Please repeat exactly, and only, the lines from the one containing "Segment aorta →" through the end of the records below, with no pictures.
--*--
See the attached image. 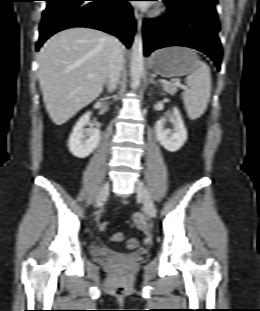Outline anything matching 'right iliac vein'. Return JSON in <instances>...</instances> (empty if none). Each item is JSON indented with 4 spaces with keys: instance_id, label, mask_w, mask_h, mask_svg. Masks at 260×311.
<instances>
[{
    "instance_id": "right-iliac-vein-1",
    "label": "right iliac vein",
    "mask_w": 260,
    "mask_h": 311,
    "mask_svg": "<svg viewBox=\"0 0 260 311\" xmlns=\"http://www.w3.org/2000/svg\"><path fill=\"white\" fill-rule=\"evenodd\" d=\"M108 193H109V183L106 182L102 186V188H101V190H100V192L96 198V206H100L102 204V202L107 198Z\"/></svg>"
}]
</instances>
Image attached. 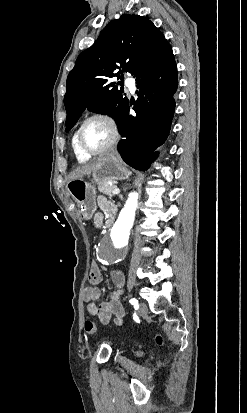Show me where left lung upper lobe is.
<instances>
[{"label": "left lung upper lobe", "instance_id": "obj_1", "mask_svg": "<svg viewBox=\"0 0 247 413\" xmlns=\"http://www.w3.org/2000/svg\"><path fill=\"white\" fill-rule=\"evenodd\" d=\"M170 47L164 35L147 18L124 14L103 29L95 44L83 51L67 77L64 105L66 132L85 109L113 117L122 124L129 100L118 90L123 73L137 77L163 49Z\"/></svg>", "mask_w": 247, "mask_h": 413}]
</instances>
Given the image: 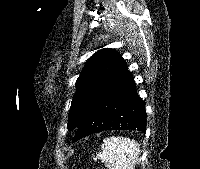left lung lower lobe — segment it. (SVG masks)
<instances>
[{
    "mask_svg": "<svg viewBox=\"0 0 200 169\" xmlns=\"http://www.w3.org/2000/svg\"><path fill=\"white\" fill-rule=\"evenodd\" d=\"M104 130H136L145 134V103L133 78L96 102L77 127L73 142Z\"/></svg>",
    "mask_w": 200,
    "mask_h": 169,
    "instance_id": "obj_1",
    "label": "left lung lower lobe"
}]
</instances>
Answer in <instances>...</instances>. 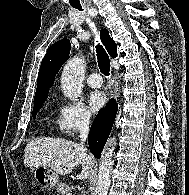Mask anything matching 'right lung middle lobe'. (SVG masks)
<instances>
[{"label": "right lung middle lobe", "instance_id": "dd1d6c3e", "mask_svg": "<svg viewBox=\"0 0 189 195\" xmlns=\"http://www.w3.org/2000/svg\"><path fill=\"white\" fill-rule=\"evenodd\" d=\"M45 99L34 102V107H33V112H32V116L35 118L37 112L39 111V109L41 108L43 102Z\"/></svg>", "mask_w": 189, "mask_h": 195}]
</instances>
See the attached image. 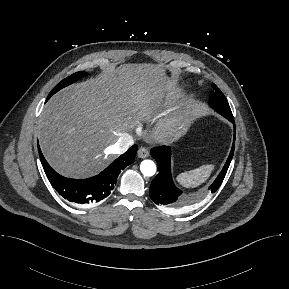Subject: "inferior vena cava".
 <instances>
[{
    "label": "inferior vena cava",
    "instance_id": "1",
    "mask_svg": "<svg viewBox=\"0 0 289 289\" xmlns=\"http://www.w3.org/2000/svg\"><path fill=\"white\" fill-rule=\"evenodd\" d=\"M133 144H134L133 137L128 133H124L123 135L120 136L117 142L114 145H112V153L121 154L125 152Z\"/></svg>",
    "mask_w": 289,
    "mask_h": 289
}]
</instances>
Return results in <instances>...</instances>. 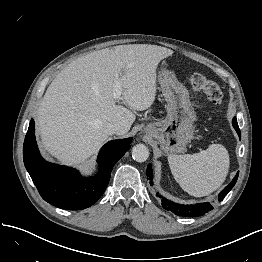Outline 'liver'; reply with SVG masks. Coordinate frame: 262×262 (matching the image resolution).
Returning a JSON list of instances; mask_svg holds the SVG:
<instances>
[{"mask_svg":"<svg viewBox=\"0 0 262 262\" xmlns=\"http://www.w3.org/2000/svg\"><path fill=\"white\" fill-rule=\"evenodd\" d=\"M171 49L148 44L119 45L68 64L49 85L37 110L42 147L61 163L77 165L110 136L109 123L126 134L135 111L149 108L156 96V70ZM116 85L121 95L115 98Z\"/></svg>","mask_w":262,"mask_h":262,"instance_id":"liver-1","label":"liver"}]
</instances>
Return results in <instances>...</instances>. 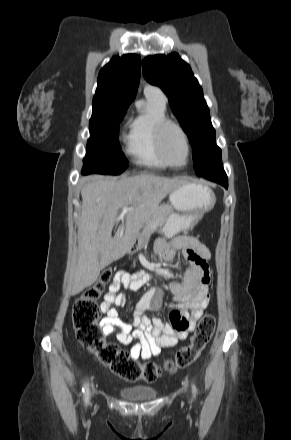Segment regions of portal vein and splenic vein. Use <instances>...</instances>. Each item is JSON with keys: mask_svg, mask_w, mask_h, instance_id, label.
<instances>
[{"mask_svg": "<svg viewBox=\"0 0 291 440\" xmlns=\"http://www.w3.org/2000/svg\"><path fill=\"white\" fill-rule=\"evenodd\" d=\"M132 209H133V207H123V209H122V216L124 214H126L128 211L132 210Z\"/></svg>", "mask_w": 291, "mask_h": 440, "instance_id": "18ae733b", "label": "portal vein and splenic vein"}]
</instances>
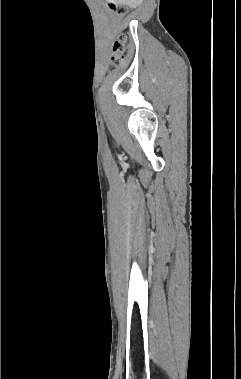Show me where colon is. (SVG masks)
<instances>
[{"mask_svg":"<svg viewBox=\"0 0 241 379\" xmlns=\"http://www.w3.org/2000/svg\"><path fill=\"white\" fill-rule=\"evenodd\" d=\"M111 8L116 9L114 4L111 5ZM127 41L128 38L126 35H120L115 40L112 48L111 59L109 62L110 69L115 70L125 63Z\"/></svg>","mask_w":241,"mask_h":379,"instance_id":"colon-1","label":"colon"}]
</instances>
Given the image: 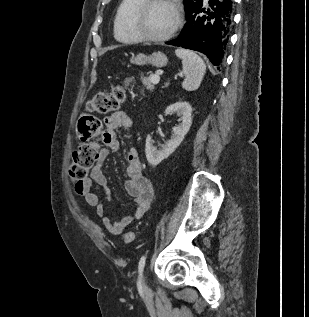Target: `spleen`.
Here are the masks:
<instances>
[{
  "instance_id": "1",
  "label": "spleen",
  "mask_w": 309,
  "mask_h": 317,
  "mask_svg": "<svg viewBox=\"0 0 309 317\" xmlns=\"http://www.w3.org/2000/svg\"><path fill=\"white\" fill-rule=\"evenodd\" d=\"M175 54L182 60L184 81L183 89L194 91L199 88L206 72V65L202 58L193 51L187 49H176Z\"/></svg>"
}]
</instances>
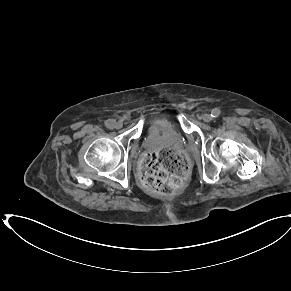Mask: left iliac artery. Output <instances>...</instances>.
Returning <instances> with one entry per match:
<instances>
[{
	"label": "left iliac artery",
	"mask_w": 291,
	"mask_h": 291,
	"mask_svg": "<svg viewBox=\"0 0 291 291\" xmlns=\"http://www.w3.org/2000/svg\"><path fill=\"white\" fill-rule=\"evenodd\" d=\"M220 115V110L219 109H213L212 112H211V116L213 118H217L218 116Z\"/></svg>",
	"instance_id": "left-iliac-artery-1"
}]
</instances>
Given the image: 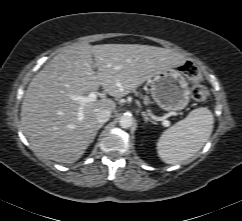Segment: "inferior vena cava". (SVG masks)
Returning a JSON list of instances; mask_svg holds the SVG:
<instances>
[{"mask_svg":"<svg viewBox=\"0 0 242 221\" xmlns=\"http://www.w3.org/2000/svg\"><path fill=\"white\" fill-rule=\"evenodd\" d=\"M95 114L96 120L100 124L107 122L111 117V111L108 109H97Z\"/></svg>","mask_w":242,"mask_h":221,"instance_id":"602c4592","label":"inferior vena cava"}]
</instances>
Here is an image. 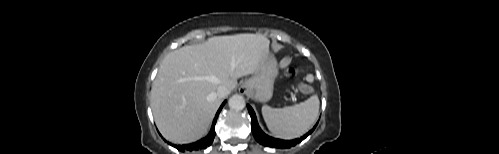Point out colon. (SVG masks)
<instances>
[{
	"instance_id": "5ec220e1",
	"label": "colon",
	"mask_w": 499,
	"mask_h": 154,
	"mask_svg": "<svg viewBox=\"0 0 499 154\" xmlns=\"http://www.w3.org/2000/svg\"><path fill=\"white\" fill-rule=\"evenodd\" d=\"M290 73H291V74H294V70H290ZM301 90H302L304 93H309V92H311V88H310V86H309V85H307V84H302V85H301Z\"/></svg>"
}]
</instances>
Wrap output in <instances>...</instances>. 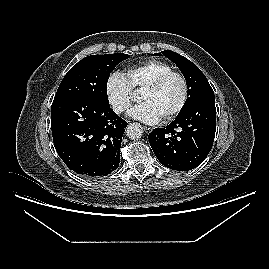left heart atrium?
I'll return each mask as SVG.
<instances>
[{"label": "left heart atrium", "mask_w": 269, "mask_h": 269, "mask_svg": "<svg viewBox=\"0 0 269 269\" xmlns=\"http://www.w3.org/2000/svg\"><path fill=\"white\" fill-rule=\"evenodd\" d=\"M129 116L144 123L154 124L161 118L149 102H142L133 107Z\"/></svg>", "instance_id": "39dd6f15"}]
</instances>
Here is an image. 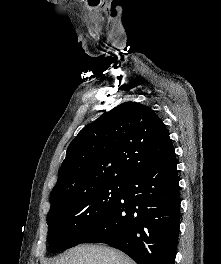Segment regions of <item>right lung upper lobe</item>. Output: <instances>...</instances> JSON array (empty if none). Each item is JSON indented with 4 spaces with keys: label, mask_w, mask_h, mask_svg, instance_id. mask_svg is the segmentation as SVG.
I'll return each instance as SVG.
<instances>
[{
    "label": "right lung upper lobe",
    "mask_w": 221,
    "mask_h": 264,
    "mask_svg": "<svg viewBox=\"0 0 221 264\" xmlns=\"http://www.w3.org/2000/svg\"><path fill=\"white\" fill-rule=\"evenodd\" d=\"M174 155L169 133L155 112L139 103H122L70 143L50 194V210L72 194L124 182Z\"/></svg>",
    "instance_id": "right-lung-upper-lobe-1"
}]
</instances>
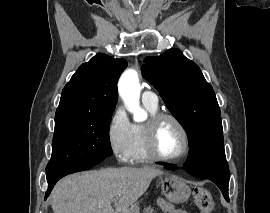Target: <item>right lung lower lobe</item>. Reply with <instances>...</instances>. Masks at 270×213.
Returning a JSON list of instances; mask_svg holds the SVG:
<instances>
[{"instance_id":"right-lung-lower-lobe-1","label":"right lung lower lobe","mask_w":270,"mask_h":213,"mask_svg":"<svg viewBox=\"0 0 270 213\" xmlns=\"http://www.w3.org/2000/svg\"><path fill=\"white\" fill-rule=\"evenodd\" d=\"M101 161L102 160L90 162V163L83 164V165L69 167V168H67V169H65L63 171L47 172L46 177H47V182H48V190L46 191L45 200L49 196V194H50L51 190L53 189L54 185L56 184V182L60 178L66 176L68 174H71V173H75V172L90 169L93 166H95L96 164L100 163Z\"/></svg>"}]
</instances>
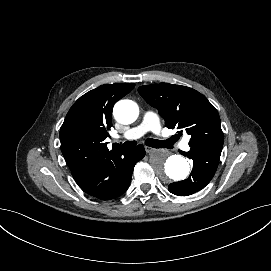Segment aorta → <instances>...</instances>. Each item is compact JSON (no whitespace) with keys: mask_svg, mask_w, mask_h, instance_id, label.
Returning a JSON list of instances; mask_svg holds the SVG:
<instances>
[{"mask_svg":"<svg viewBox=\"0 0 271 271\" xmlns=\"http://www.w3.org/2000/svg\"><path fill=\"white\" fill-rule=\"evenodd\" d=\"M114 117L122 124H131L138 118V105L132 100H121L114 106ZM150 164L163 180H184L190 172L187 159L168 151H155L150 155Z\"/></svg>","mask_w":271,"mask_h":271,"instance_id":"obj_1","label":"aorta"}]
</instances>
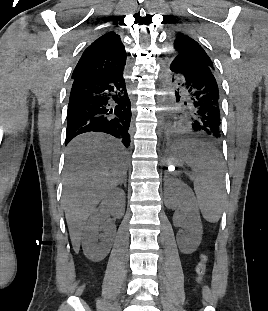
--*--
- TASK RESPONSE -
Segment aorta → <instances>...</instances>. Each item is compact JSON (no whitespace) with keys: mask_svg, mask_w, mask_h, instance_id, label.
Returning a JSON list of instances; mask_svg holds the SVG:
<instances>
[{"mask_svg":"<svg viewBox=\"0 0 271 271\" xmlns=\"http://www.w3.org/2000/svg\"><path fill=\"white\" fill-rule=\"evenodd\" d=\"M114 117L122 124H131L138 118V105L132 100H121L114 106ZM150 164L163 180H184L190 172L187 159L168 151H155L150 155Z\"/></svg>","mask_w":271,"mask_h":271,"instance_id":"obj_1","label":"aorta"}]
</instances>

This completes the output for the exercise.